GW Pharmaceuticals, a London-based medical cannabis research and technology firm, released new data about its latest clinical trial for Epidiolex, the company’s flagship, pharmaceutical-grade CBD oil product.
During the study, researchers focused on a devastating form of epilepsy called Lennox-Gastaut Syndrome. The results showed that Epidiolex is effective in reducing the occurrence of seizures in patients who participated in the trial.
“It’s fabulous,” said Justin Gover, chief executive of UK-listed GW Pharmaceuticals. “March was a breakthrough moment, but these results take us to a different place and to have a second study to be so robustly positive and consistent with the first, shows that it was no fluke.”
Clinical Trial Results
The phase three study included both children and adults suffering from the disease. Prior to the trial, all of the participants were having an average of 74 hard-hitting seizures every month. Scientists created two groups from the sample pool: 86 patients were given CBD treatment in addition to their daily medications, while 85 participants were given a placebo. Individuals who were taking Epidiolex reported a 44 percent decrease in seizures (the placebo group reported a 22 percent decrease).

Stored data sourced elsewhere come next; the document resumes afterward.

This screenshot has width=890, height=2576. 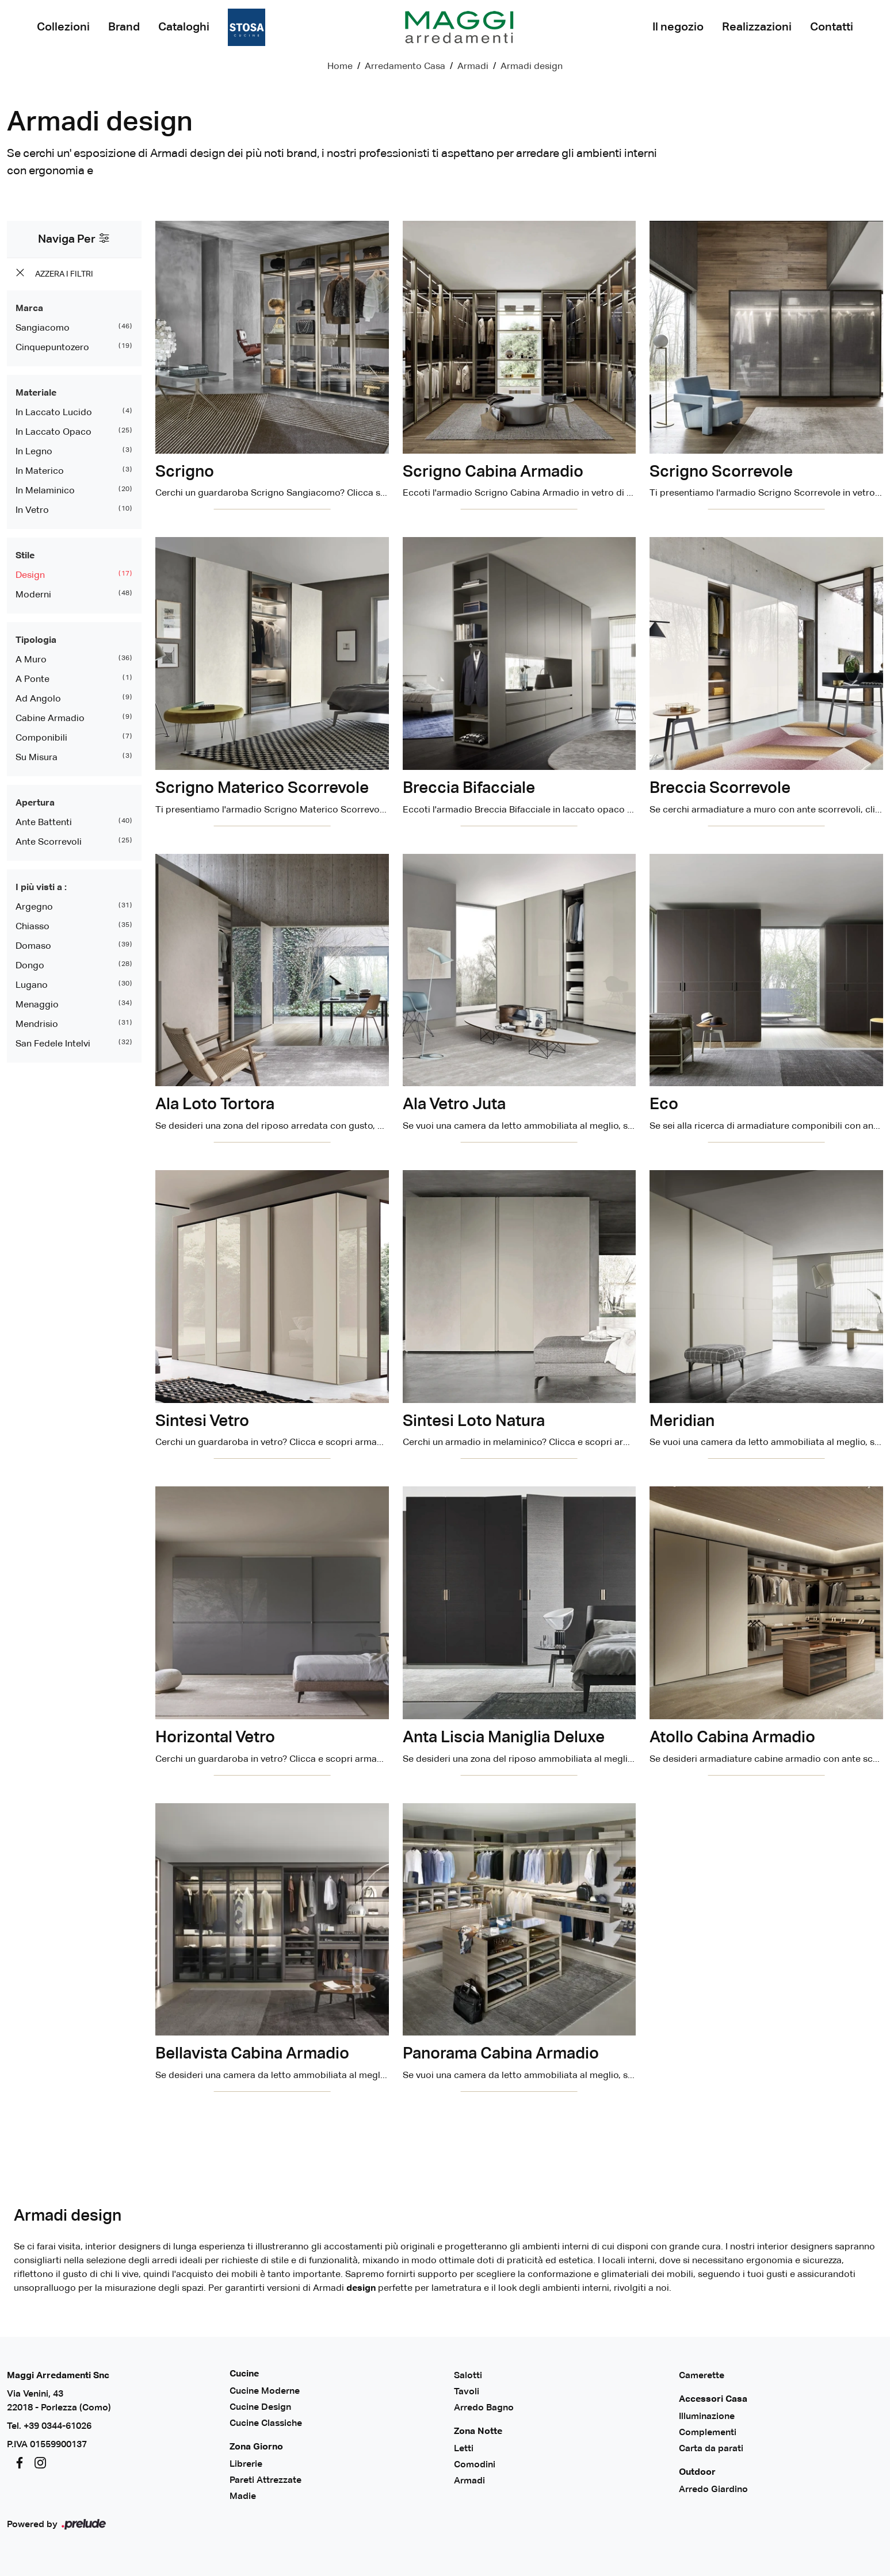 I want to click on +39 0344-61026, so click(x=57, y=2426). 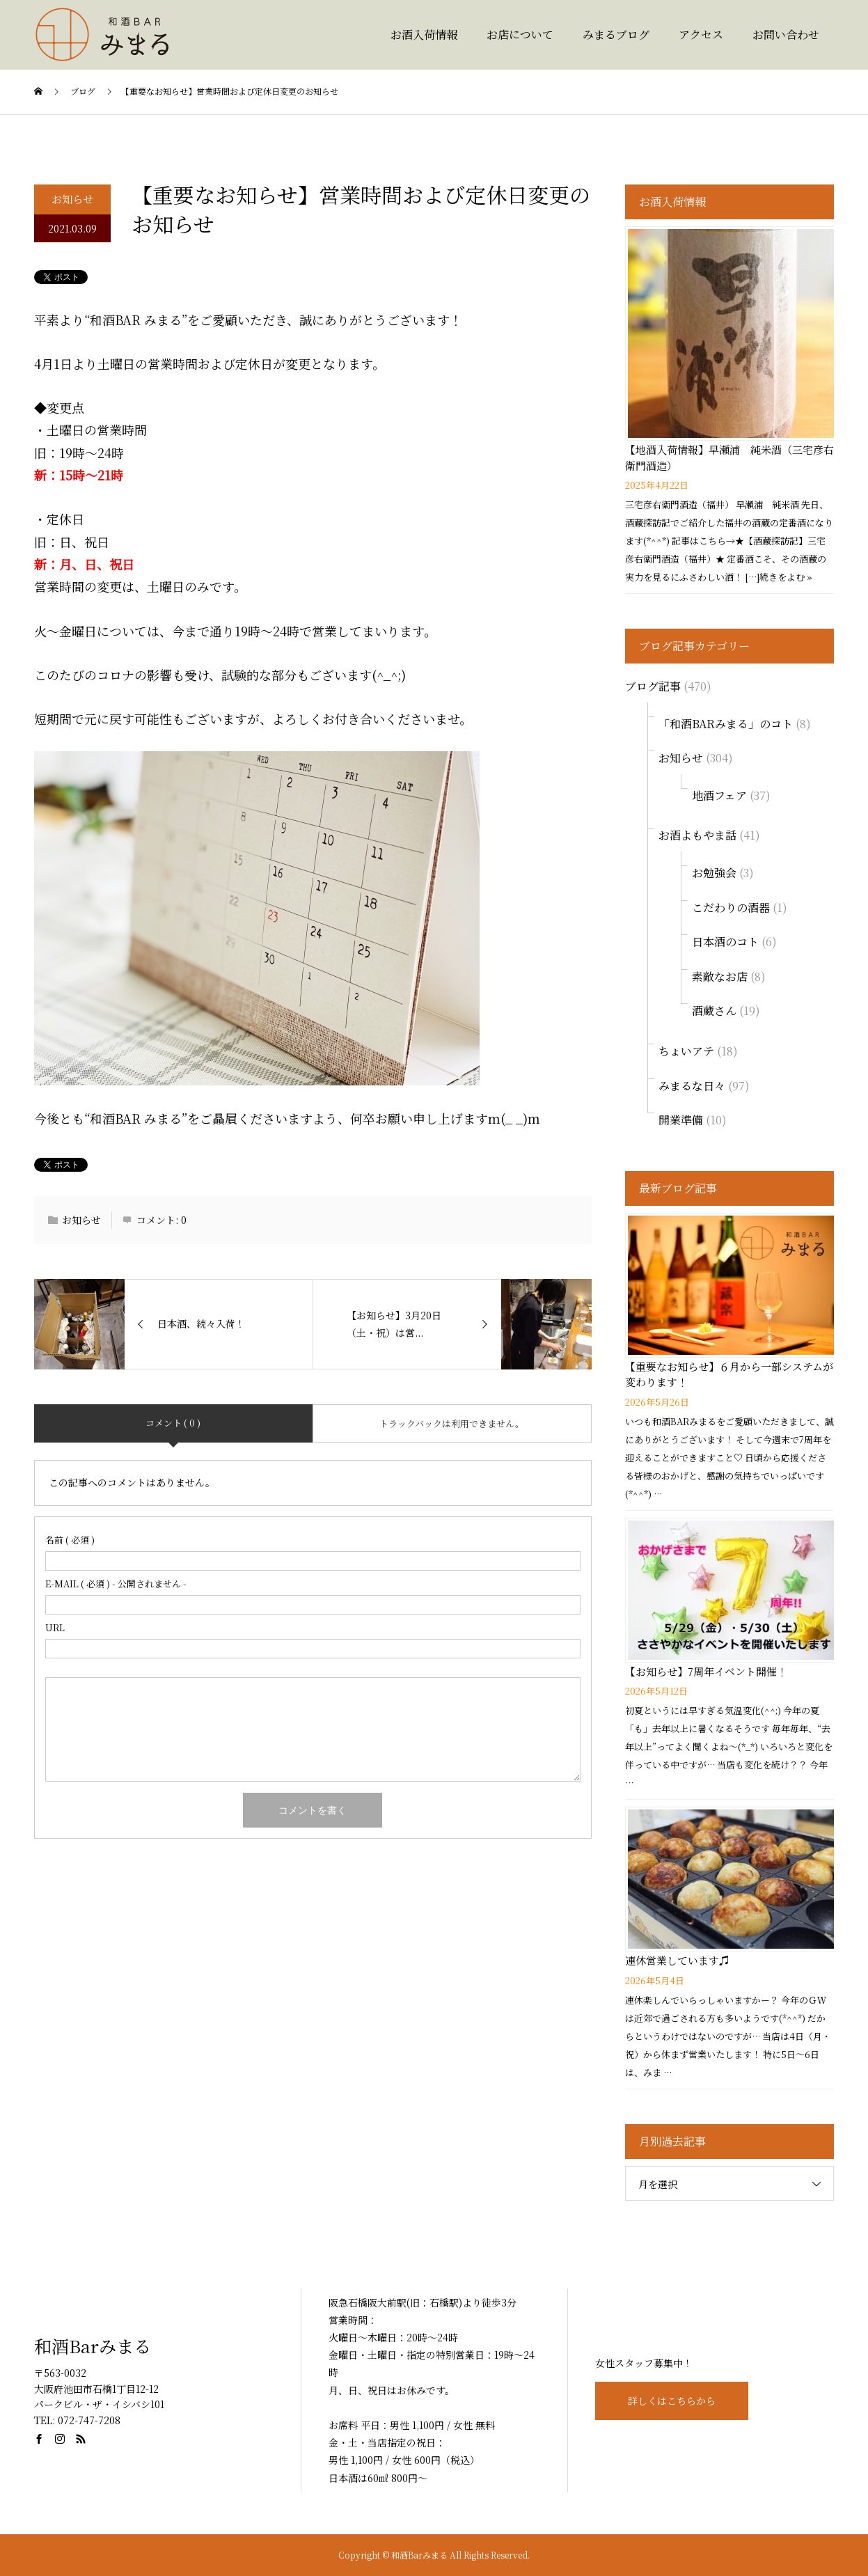 I want to click on 「和酒BARみまる」のコト, so click(x=725, y=724).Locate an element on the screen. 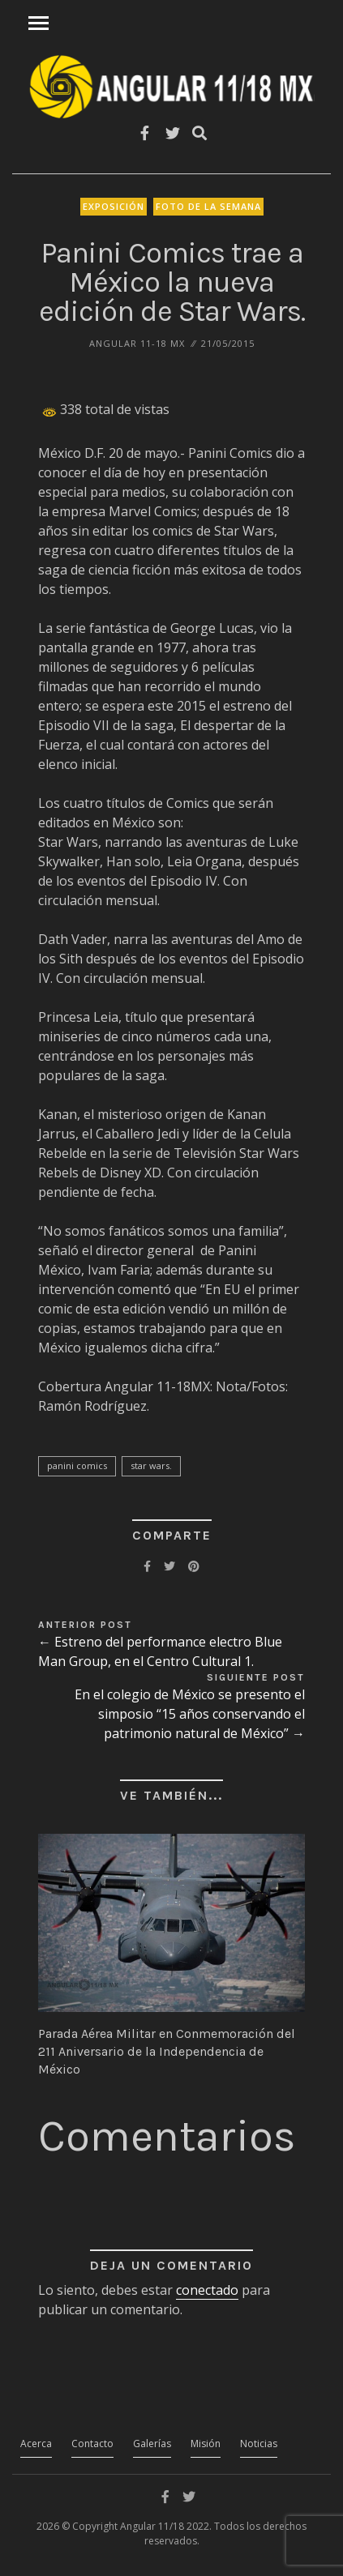 Image resolution: width=343 pixels, height=2576 pixels. Misión is located at coordinates (206, 2443).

The late-stage clinical trial also uncovered several side effects that were previously unaccounted for in the initial study. A total of 74 patients who were taking Epidiolex experienced mild side effects, which includes any or a combination of the following symptoms: sleepiness, diarrhea, vomiting and loss of appetite. Strangely, 59 participants in the placebo group also experienced similar side effects. Only 12 individuals from the group receiving CBD oil dropped out from the study, because of the secondary symptoms (one person taking the placebo form of the drug exited the trial prematurely).
GW Pharma may encounter issues during the application filing process for the release of Epidiolex. Its previous offering, Sativex, the world’s first prescription cannabis medicine that helps reduce symptoms associated with spasticity from multiple sclerosis, underwent a rigorous country-by-country approval process in the EU. The firm is prepared to go through similar procedures, as it gears up to take on the US market.
Gover revealed that the CBD-based oral solution could be making its way to the United States in the near future. The company plans to file with the US Food and Drug Administration next year, followed by a European filing in 2018. “It [the results of the latest Epidiolex clinical trial] also means that the level of confidence we have in this product being filed with the US regulators and getting approved goes up another level,” explained Gover.
Earlier this year, GW Pharma announced positive results for a clinical trial that focused on Dravet Syndrome, a rare form of childhood epilepsy that currently affects 6,000 children across the country. The firm also intends on expanding its Epidiolex study to include patients suffering from Tuberous Sclerosis Complex, as well as behavioral conditions (autism and schizophrenia).